Baisses de taux quantitatives : le revers de la médaille
par Michel Santi
jeudi 2 avril 2009
Les baisses de taux quantitatives auxquelles se livrent la Réserve Fédérale Américaine, la Banque d’Angleterre et un certain nombre d’autres Banques Centrales soulagent certes à court terme un système financier en voie d’étranglement tout en réduisant la menace déflationniste permettant - dans le meilleur des cas - une reprise graduelle de l’activité économique.
Ces baisses quantitatives portent toutefois en elles les germes de l’hyper inflation, alternative tout aussi catastrophique pour nos Banquiers Centraux - et bien-sûr pour nos économies - que celle de la déflation...Pour autant, la nature de ces baisses quantitatives telles que pratiquées d’une Banque Centrale à l’autre étant différente, les implications à moyen terme ne seront à l’évidence pas identiques, laissant dire aux détracteurs de ces baisses quantitatives - non sans raison du reste - qu’il est plus aisé de dire ce qui n’est pas du domaine des baisses quantitatives que de définir ce qui en est...
La politique monétaire des Banques Centrales consistait jusque là à fixer à leur taux au jour le jour (overnight) un objectif censé influencer indirectement les divers coûts des opérations sur le marché du crédit.
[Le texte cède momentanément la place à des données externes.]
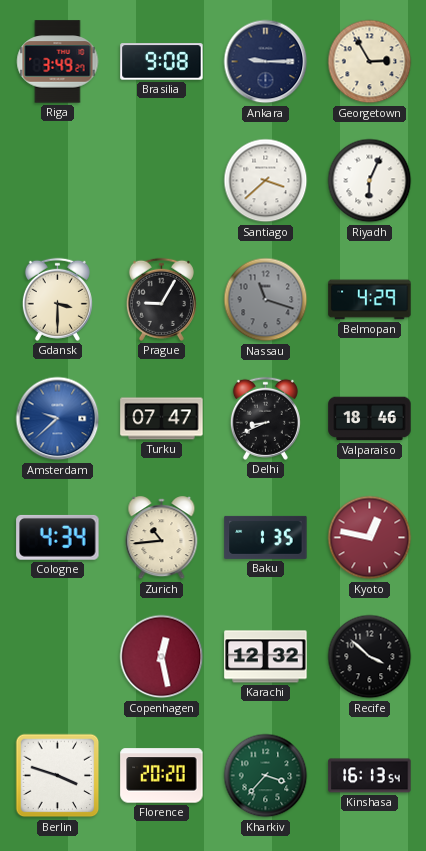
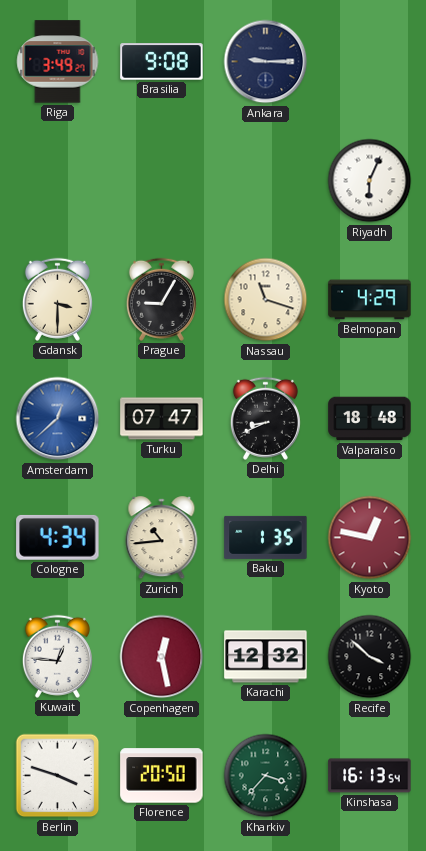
Georgetown: 2:55 -> none
Santiago: 3:38 -> none
Nassau dial: grey -> cream
Amsterdam: 9:38 -> 12:38
Valparaiso: 18:46 -> 18:48
Kuwait: none -> 12:46
Florence: 20:20 -> 20:50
Cet objectif de taux à court avait un impact sur le taux des instruments à plus long terme tels qu’obligations d’Etat, hypothèques ou taux débiteurs sur cartes de crédit...Les Banques Centrales ayant aujourd’hui leurs taux d’intérêts à ou proche du zéro absolu, elles ne disposent donc plus aujourd’hui de ce levier traditionnel de politique monétaire qu’était la fixation d’un objectif à atteindre en terme de taux court terme et se retrouvent ainsi dans l’obligation d’innover et de faire usage d’autres types de munitions afin d’influencer les taux d’intérêts. Situation d’autant plus délicate que l’écart entre les taux officiels et les taux réels pratiqués par le marché est très important du fait d’une recherche effrénée - et parfois désespérée - de liquidités de la part d’une grande majorité d’institutions financières, d’entreprises et de privés.
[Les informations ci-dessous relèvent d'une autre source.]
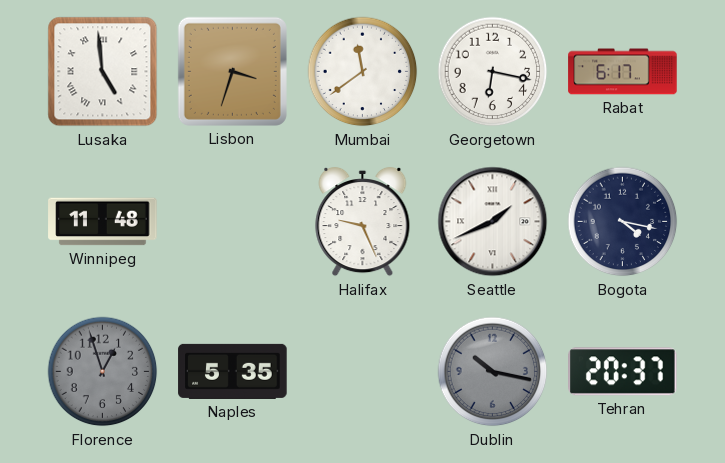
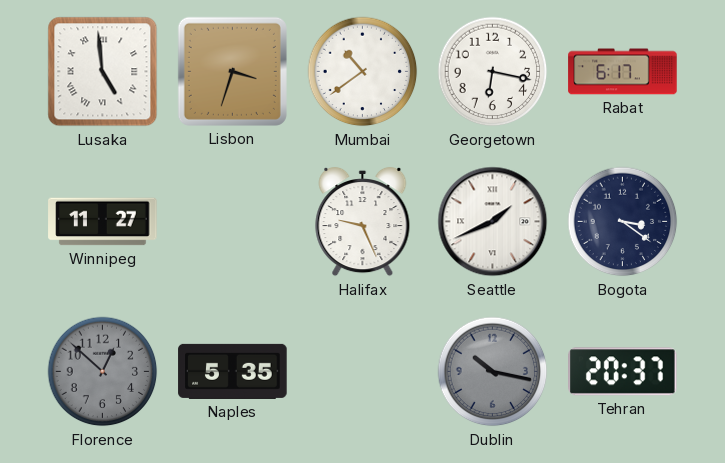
Mumbai: 11:39 -> 10:39
Winnipeg: 11:48 -> 11:27
Bogota: 4:17 -> 3:21
Florence: 12:57 -> 12:52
Dans un tel contexte, la réponse apportée par une institution comme la Banque d’Angleterre a été d’imprimer une masse de billets en partant du principe que l’attractivité des autres actifs sera renforcée par l’augmentation de la Masse Monétaire. Cette Banque Centrale misant sur le fait que ses achats de papiers-valeurs à des prix favorables détenus par les institutions financières motiveront ces établissements à investir dans et à prêter à l’économie réelle, ce qui contribuera à terme à baisser les taux pratiqués par le marché...L’idée centrale est donc de forcer la main d’institutions financières moribondes ne remplissant plus leur fonction de pourvoyeuse de crédits.
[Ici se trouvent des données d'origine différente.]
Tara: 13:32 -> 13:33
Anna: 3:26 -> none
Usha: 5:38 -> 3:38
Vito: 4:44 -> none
La stratégie de la Fed, quant à elle, a été - plutôt que la création de nouvelle monnaie - d’emprunter de l’argent existant afin de le réinjecter dans l’économie réelle via les intervenants financiers. En effet, les Banques Américaines, considérant que leur Gouvernement ne ferait jamais défaut et démontrant une prédilection notoire pour investir leurs liquidités dans les Bons du Trésor US plutôt que d’en faire bénéficier entreprises de l’économie réelle et ménages, contraignent les autorités de leur pays à émettre encore et toujours plus de papiers-valeurs. L’Etat réemployant ces liquidités ainsi glanées à racheter toute une série d’actifs dont plus personne ne veut. C’est donc la Fed qui se trouve dans ce schéma en première ligne puisque c’est elle qui se porte acquéreur de ces créances pourries sachant qu’elle a poussé encore plus loin son activisme il y a peu en annonçant qu’elle reprendrait également ses propres Bons du Trésor à long terme, toujours dans le souci de noyer de liquidités une économie au bord de la strangulation tout en maintenant sous pression les taux - fondamentaux - à long terme...
Ces approches structurellement différentes consistant à réduire quantitativement les taux en créant de la nouvelle monnaie ou par le biais d’emprunts de monnaie déjà existante destinée à être recyclée sont toujours motivées par un constat cinglant selon lequel les infrastructures financières ne sont plus capables d’assumer leur rôle - et leur obligation - de pomper des liquidités dans le système ! Quoi qu’il en soit et pour différentes que soient les approches des Banques Centrales - redistribuer l’argent ou en créer à partir du néant -, les deux manières d’aborder le problème ont des implications inflationnistes évidentes : Effectivement, l’inflation peut soit être générée par la création de monnaie qui entraîne un excédent de Masse Monétaire soit du fait d’un stock donné de monnaie dépensé plus rapidement, les deux phénomènes étant couronnés par une augmentation des prix et de la production.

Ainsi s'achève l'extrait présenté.